Vivir
A mi amigo Juan le ocurrió una desgracia el pasado martes
y trece. Mira que se lo había advertido veces. Sé cuidadoso en esos días, no lo
tuvo en cuenta. Fue al médico a buscar unos resultados importantes. Llevaba
meses sintiéndose mal. Llegó a la consulta del Dr. Pellicer con hora de
adelanto y manchones bajo las axilas de su camisa blanca. Se sentó en el primer
butacón que vio libre, ni saludó a los presentes ni a mí. Iba a piñón fijo. Se
repanchigó, acariciaba con gruesos dedos la corbata azul sin dejar de mirar su
reloj de pulsera. La consulta estaba repleta, la cola no avanzaba, le
fastidiaba, no podía dejar quietos pies ni manos. Llevaba muchos meses
esperando los resultados. Tampoco me va a venir de unos minutos. El reloj no
corría, ni la cola, ¡válgame Dios! Sin reparar en mí, empezó a ojear una revista
médica, la repasó rápido y la dejó,
luego un periódico que acababan de dejar y, ¡vaya por Dios!, la abrió por las necrológicas.

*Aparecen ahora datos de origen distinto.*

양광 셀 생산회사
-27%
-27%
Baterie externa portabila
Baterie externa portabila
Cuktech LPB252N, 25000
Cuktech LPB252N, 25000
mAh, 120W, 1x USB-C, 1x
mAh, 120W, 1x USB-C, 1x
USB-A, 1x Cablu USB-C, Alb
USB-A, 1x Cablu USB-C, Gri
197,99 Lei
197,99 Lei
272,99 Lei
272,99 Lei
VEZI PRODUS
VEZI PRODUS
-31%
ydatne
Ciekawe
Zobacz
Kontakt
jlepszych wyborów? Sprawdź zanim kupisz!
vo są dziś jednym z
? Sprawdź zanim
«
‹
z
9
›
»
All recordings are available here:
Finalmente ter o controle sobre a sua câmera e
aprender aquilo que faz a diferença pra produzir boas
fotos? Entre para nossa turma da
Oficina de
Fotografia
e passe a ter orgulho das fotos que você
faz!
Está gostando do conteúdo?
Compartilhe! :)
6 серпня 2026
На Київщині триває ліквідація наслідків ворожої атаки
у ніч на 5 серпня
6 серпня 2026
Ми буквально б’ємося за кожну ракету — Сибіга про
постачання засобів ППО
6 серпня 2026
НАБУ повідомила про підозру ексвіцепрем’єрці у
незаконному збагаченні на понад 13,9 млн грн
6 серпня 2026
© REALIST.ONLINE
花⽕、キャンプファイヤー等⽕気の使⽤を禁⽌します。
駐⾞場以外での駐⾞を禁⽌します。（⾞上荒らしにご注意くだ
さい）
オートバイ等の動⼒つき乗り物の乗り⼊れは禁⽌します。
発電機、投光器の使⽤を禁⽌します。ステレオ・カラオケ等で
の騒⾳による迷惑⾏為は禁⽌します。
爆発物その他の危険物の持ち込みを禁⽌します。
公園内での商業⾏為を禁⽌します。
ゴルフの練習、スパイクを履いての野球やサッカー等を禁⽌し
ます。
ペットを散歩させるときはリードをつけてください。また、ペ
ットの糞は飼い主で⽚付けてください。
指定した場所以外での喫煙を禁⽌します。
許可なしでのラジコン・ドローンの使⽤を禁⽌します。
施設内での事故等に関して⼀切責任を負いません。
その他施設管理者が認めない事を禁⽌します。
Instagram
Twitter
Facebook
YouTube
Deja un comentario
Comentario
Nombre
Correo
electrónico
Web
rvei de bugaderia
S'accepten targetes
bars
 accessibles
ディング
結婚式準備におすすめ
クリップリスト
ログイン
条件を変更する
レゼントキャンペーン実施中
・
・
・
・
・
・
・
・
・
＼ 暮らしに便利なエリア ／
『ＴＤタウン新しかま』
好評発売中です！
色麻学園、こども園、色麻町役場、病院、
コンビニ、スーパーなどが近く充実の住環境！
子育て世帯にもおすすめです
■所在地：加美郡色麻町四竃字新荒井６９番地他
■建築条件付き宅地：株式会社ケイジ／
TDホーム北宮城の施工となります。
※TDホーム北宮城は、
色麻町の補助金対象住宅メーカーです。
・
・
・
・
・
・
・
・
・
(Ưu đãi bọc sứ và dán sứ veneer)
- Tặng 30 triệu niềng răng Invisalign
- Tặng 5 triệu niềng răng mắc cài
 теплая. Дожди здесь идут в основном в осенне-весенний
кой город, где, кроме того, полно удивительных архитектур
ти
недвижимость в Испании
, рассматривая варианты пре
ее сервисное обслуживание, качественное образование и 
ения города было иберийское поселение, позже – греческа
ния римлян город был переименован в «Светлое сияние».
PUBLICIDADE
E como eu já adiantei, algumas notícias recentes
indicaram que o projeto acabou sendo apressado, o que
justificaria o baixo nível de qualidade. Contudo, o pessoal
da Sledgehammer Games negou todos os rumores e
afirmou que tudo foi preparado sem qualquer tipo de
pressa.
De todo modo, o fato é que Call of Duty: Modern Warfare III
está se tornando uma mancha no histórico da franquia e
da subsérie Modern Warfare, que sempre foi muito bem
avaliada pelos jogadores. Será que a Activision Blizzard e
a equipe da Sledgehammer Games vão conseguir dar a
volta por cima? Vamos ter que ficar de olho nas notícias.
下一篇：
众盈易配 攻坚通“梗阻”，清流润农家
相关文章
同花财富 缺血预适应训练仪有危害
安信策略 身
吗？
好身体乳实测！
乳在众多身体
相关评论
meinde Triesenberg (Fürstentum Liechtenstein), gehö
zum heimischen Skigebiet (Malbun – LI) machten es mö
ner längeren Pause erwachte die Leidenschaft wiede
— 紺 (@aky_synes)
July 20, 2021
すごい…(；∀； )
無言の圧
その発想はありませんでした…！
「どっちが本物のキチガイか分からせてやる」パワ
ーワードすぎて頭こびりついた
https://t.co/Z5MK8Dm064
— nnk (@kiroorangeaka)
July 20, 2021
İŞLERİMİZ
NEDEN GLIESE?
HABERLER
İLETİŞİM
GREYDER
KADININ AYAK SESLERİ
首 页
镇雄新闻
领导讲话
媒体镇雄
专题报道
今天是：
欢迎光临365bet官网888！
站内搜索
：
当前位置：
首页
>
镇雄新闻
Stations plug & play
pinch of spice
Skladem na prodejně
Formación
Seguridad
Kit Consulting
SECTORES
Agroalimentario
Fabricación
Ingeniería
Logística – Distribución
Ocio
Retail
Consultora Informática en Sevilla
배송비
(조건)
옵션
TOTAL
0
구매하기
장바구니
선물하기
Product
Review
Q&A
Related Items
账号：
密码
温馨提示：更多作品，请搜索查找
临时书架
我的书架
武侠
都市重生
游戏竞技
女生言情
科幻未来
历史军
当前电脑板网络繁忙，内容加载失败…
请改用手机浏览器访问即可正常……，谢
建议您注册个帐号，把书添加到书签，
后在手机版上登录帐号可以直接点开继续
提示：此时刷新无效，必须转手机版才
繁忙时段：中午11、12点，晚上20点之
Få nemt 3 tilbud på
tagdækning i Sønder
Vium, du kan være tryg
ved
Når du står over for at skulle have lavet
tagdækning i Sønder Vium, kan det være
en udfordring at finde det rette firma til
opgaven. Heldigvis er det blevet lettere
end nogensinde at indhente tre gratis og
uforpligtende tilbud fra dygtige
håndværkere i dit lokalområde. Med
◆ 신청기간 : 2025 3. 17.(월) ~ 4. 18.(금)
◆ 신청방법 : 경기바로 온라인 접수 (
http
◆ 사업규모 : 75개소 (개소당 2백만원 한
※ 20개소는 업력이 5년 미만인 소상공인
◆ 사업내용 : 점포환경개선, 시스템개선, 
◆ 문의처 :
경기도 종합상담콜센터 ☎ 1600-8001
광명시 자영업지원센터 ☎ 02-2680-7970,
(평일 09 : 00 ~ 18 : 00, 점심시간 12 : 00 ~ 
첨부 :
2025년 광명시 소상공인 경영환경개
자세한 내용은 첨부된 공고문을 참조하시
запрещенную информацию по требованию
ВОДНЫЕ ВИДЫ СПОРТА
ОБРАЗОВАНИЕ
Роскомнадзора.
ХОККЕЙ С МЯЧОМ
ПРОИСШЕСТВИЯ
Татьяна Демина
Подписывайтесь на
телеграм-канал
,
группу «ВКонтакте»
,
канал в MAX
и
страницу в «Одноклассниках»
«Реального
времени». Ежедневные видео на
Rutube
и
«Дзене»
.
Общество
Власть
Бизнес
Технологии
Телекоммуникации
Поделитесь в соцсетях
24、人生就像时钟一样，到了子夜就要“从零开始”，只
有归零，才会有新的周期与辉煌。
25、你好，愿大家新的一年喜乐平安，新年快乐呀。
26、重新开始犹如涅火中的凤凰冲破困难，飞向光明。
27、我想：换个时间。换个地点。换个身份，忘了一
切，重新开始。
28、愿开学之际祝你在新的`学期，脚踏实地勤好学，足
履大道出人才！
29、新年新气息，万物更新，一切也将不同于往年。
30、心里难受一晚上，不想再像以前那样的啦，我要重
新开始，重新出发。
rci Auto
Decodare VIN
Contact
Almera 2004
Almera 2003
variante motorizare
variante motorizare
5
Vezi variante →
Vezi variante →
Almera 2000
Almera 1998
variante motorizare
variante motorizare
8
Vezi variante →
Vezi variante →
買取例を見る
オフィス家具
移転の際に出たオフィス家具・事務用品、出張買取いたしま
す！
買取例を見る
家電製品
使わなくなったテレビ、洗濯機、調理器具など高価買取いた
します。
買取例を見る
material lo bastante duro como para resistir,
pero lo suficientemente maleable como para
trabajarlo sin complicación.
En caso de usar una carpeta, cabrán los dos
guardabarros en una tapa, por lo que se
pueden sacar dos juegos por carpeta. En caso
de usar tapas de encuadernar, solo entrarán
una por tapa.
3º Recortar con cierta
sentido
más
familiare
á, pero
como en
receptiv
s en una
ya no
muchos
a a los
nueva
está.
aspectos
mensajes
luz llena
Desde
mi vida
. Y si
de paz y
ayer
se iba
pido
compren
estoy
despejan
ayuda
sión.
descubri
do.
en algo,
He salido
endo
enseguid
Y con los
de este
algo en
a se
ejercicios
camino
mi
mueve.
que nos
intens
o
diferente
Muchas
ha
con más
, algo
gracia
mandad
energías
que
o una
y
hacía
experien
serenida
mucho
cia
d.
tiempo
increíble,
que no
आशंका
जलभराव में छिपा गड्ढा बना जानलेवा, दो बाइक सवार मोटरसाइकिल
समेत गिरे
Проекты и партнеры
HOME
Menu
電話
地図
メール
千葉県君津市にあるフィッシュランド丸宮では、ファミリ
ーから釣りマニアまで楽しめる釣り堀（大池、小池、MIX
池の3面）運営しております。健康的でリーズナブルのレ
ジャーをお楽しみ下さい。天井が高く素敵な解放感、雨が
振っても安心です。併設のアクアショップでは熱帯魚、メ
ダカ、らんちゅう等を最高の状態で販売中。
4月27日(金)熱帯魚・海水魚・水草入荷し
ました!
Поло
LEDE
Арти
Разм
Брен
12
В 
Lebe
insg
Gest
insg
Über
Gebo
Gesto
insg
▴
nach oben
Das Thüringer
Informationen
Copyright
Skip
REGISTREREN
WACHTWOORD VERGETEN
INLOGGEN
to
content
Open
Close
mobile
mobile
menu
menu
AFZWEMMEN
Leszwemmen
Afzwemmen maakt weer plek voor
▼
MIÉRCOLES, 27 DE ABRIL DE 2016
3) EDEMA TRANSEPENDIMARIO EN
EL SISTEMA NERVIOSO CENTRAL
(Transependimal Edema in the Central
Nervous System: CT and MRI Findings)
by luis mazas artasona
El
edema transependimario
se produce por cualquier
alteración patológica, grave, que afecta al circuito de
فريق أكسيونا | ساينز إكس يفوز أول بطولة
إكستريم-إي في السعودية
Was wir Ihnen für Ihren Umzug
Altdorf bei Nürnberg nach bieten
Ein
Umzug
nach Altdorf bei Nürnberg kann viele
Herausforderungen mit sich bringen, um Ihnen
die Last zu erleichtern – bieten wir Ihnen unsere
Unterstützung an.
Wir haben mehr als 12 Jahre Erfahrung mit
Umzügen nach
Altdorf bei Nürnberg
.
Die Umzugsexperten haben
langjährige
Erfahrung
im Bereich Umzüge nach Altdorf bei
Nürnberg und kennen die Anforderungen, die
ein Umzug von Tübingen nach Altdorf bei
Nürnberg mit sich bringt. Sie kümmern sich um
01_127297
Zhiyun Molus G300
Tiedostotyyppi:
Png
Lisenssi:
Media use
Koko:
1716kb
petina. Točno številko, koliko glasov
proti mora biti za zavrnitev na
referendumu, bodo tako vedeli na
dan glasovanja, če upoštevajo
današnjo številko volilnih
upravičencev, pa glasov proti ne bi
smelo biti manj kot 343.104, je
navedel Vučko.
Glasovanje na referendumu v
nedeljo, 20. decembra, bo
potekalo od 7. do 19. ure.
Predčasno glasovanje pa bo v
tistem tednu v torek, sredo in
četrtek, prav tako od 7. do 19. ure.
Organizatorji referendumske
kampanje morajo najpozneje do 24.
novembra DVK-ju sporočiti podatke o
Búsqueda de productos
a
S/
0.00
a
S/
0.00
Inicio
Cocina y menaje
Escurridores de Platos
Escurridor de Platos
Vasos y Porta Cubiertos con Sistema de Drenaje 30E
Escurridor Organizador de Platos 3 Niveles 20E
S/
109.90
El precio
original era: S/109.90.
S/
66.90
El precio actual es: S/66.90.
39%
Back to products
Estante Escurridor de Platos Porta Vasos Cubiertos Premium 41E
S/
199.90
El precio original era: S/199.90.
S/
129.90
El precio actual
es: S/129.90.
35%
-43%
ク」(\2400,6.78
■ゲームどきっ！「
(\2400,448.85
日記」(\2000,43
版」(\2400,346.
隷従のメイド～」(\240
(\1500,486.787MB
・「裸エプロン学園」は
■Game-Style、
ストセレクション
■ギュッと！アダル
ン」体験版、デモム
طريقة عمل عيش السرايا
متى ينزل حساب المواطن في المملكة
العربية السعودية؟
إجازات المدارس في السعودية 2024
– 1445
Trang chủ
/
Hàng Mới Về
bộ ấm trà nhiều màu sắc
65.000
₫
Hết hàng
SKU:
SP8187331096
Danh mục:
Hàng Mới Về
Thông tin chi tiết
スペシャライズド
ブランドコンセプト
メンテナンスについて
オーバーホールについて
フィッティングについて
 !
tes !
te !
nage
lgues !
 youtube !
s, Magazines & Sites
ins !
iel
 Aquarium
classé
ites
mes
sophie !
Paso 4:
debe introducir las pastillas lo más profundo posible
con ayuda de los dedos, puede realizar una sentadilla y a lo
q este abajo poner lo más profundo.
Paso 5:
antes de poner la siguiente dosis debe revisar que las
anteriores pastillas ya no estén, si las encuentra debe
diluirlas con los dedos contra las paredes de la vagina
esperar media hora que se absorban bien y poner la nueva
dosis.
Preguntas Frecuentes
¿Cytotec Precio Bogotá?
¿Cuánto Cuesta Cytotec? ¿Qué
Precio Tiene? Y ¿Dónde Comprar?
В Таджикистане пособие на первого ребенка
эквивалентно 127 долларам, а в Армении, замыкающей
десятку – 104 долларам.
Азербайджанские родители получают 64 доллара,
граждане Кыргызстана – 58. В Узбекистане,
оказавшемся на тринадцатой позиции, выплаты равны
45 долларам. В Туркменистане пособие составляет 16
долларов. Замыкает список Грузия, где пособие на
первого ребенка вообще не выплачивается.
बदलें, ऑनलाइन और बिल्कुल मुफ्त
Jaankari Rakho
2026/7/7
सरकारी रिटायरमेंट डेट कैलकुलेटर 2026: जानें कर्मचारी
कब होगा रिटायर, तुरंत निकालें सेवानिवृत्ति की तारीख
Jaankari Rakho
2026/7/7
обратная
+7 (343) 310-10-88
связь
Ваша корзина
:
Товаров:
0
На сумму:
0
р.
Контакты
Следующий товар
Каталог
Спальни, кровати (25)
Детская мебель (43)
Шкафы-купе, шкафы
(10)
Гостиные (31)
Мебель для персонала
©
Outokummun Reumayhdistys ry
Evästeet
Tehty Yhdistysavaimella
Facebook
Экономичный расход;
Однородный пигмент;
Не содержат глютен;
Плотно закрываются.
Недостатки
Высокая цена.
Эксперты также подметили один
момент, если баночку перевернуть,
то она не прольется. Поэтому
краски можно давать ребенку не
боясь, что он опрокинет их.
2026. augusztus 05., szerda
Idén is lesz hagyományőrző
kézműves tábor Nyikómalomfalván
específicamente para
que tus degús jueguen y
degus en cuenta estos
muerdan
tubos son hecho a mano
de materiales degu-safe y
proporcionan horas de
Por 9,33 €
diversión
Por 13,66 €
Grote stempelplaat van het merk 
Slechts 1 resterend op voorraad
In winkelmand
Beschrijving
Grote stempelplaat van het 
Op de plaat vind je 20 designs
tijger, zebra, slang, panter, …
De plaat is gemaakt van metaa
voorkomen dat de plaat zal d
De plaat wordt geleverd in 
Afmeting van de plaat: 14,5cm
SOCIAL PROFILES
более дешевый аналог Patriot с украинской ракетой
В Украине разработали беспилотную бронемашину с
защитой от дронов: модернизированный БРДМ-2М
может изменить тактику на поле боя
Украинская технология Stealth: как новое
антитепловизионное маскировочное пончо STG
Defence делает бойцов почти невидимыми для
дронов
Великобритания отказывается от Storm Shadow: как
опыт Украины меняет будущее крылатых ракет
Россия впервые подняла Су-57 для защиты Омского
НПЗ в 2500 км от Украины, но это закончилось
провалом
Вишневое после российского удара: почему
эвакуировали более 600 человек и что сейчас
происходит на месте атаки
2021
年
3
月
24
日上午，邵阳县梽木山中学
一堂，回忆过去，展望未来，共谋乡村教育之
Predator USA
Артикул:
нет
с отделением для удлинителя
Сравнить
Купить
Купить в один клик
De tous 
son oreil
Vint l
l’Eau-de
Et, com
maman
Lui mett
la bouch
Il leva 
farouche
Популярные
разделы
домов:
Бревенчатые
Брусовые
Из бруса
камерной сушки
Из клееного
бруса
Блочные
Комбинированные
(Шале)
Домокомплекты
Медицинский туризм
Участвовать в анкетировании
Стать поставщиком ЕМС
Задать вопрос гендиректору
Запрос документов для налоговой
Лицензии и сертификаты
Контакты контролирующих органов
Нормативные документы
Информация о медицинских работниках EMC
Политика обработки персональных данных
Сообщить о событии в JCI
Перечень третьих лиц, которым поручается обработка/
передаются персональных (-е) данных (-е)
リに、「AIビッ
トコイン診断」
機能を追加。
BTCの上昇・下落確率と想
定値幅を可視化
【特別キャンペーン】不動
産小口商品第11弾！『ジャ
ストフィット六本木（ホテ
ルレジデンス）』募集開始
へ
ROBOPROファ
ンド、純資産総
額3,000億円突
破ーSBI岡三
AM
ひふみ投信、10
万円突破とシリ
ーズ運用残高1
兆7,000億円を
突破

Cambió de página, hizo
como si leyera, seguía igual de serio, lo dejó en la mesita baja de caoba, se
removía en el asiento, aún con calefacción, resoplaba, tenía calor y frío, se
acurrucaba, ausente a todos. Se levantó, hizo como si examinara un cuadro de la
pared, anduvo un poco por la sala sin dejar de comprobar la hora y se topó con
los ojos de una niña que le estaba mirando como si fuera a ponerse a llorar.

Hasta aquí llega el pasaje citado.